*** Record extracts Section Begins ***

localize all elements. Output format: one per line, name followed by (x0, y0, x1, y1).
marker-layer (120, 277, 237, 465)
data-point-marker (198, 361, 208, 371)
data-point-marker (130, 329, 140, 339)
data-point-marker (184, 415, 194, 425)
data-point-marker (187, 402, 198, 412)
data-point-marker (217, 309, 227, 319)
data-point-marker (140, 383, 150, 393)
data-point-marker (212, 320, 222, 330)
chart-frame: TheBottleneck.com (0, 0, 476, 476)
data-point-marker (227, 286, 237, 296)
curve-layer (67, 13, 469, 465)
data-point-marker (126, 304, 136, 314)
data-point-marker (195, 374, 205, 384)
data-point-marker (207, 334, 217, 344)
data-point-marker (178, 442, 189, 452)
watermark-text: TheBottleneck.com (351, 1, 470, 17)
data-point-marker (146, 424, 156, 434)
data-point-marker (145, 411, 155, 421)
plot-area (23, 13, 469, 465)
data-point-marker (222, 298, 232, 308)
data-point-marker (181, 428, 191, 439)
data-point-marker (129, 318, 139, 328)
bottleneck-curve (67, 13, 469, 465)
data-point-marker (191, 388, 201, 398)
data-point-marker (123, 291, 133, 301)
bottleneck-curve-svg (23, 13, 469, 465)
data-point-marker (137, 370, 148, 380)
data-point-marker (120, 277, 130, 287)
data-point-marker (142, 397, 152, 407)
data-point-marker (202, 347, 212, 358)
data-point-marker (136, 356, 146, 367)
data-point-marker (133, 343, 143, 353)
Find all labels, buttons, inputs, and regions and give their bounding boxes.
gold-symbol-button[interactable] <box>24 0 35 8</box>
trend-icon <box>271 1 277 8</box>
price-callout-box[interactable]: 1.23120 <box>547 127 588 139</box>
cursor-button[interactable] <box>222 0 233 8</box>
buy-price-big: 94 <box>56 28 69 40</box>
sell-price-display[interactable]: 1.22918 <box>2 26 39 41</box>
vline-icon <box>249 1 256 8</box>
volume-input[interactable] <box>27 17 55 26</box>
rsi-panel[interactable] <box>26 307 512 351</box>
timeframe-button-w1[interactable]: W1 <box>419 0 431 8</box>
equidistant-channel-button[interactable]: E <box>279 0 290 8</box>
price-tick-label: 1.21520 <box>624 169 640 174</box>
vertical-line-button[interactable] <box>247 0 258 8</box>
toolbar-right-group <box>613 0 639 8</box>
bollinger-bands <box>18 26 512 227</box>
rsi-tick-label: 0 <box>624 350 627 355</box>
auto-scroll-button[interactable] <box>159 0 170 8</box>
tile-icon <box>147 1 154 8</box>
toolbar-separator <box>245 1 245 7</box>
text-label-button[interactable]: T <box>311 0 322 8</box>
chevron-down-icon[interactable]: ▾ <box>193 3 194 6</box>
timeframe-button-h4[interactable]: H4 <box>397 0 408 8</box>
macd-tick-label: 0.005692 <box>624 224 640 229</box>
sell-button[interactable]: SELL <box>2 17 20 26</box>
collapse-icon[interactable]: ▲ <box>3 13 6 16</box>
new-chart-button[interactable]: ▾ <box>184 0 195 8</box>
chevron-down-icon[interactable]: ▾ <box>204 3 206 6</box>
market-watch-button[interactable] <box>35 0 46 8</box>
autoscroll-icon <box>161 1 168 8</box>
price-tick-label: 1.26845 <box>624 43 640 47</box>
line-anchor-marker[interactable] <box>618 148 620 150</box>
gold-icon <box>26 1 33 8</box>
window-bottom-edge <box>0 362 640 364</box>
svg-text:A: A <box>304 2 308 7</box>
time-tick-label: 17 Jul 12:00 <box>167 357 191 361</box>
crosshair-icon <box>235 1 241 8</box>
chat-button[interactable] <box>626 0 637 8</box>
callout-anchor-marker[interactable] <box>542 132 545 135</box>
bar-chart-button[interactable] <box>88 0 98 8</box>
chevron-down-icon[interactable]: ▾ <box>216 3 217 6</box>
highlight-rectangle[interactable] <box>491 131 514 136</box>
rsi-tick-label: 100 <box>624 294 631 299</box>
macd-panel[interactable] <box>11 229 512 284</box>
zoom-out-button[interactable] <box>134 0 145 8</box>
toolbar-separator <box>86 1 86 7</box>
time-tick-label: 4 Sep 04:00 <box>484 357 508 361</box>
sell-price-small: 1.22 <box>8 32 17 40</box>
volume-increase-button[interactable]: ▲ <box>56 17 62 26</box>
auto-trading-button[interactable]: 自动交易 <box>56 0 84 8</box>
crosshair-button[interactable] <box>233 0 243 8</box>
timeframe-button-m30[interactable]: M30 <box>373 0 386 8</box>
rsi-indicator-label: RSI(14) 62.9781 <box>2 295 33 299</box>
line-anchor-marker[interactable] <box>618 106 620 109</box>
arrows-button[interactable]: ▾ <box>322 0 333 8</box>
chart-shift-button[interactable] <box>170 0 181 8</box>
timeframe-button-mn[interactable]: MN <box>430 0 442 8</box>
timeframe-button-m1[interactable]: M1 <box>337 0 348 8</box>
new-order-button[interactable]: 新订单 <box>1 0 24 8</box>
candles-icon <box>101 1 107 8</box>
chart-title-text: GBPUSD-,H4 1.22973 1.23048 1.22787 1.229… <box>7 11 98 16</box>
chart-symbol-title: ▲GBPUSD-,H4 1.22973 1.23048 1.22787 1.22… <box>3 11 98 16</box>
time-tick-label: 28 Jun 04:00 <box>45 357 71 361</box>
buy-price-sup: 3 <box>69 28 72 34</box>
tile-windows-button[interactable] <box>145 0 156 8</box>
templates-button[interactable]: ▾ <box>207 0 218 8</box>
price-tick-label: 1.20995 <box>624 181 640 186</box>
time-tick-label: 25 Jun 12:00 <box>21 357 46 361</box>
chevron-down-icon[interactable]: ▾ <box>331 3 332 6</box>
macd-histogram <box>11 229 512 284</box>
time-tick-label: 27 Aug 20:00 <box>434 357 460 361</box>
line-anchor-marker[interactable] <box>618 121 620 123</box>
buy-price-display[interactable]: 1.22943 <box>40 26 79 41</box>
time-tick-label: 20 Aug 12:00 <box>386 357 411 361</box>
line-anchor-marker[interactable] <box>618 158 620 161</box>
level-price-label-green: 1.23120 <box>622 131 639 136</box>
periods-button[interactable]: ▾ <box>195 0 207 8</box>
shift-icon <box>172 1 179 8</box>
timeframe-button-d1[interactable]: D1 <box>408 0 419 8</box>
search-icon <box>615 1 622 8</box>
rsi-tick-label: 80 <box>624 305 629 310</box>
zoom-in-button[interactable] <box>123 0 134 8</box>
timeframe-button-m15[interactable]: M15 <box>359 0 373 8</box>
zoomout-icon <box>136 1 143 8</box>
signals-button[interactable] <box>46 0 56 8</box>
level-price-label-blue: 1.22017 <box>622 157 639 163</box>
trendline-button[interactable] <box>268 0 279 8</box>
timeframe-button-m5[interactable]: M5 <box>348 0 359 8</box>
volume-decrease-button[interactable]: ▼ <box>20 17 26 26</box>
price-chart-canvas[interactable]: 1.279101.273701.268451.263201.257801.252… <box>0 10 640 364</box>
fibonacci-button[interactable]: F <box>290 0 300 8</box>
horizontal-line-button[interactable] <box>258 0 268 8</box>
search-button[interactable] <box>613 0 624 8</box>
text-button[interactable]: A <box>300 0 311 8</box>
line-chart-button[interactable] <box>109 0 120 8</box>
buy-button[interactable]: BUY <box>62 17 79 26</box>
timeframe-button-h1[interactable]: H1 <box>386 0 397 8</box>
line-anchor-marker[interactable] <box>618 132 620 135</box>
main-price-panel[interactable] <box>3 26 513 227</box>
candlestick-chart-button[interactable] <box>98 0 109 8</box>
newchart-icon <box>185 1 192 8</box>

*** Record extracts Section Ends ***

-- Work required --
Please give the number of lines above that include the string "title", with nothing added.

-- Reply to the task --
2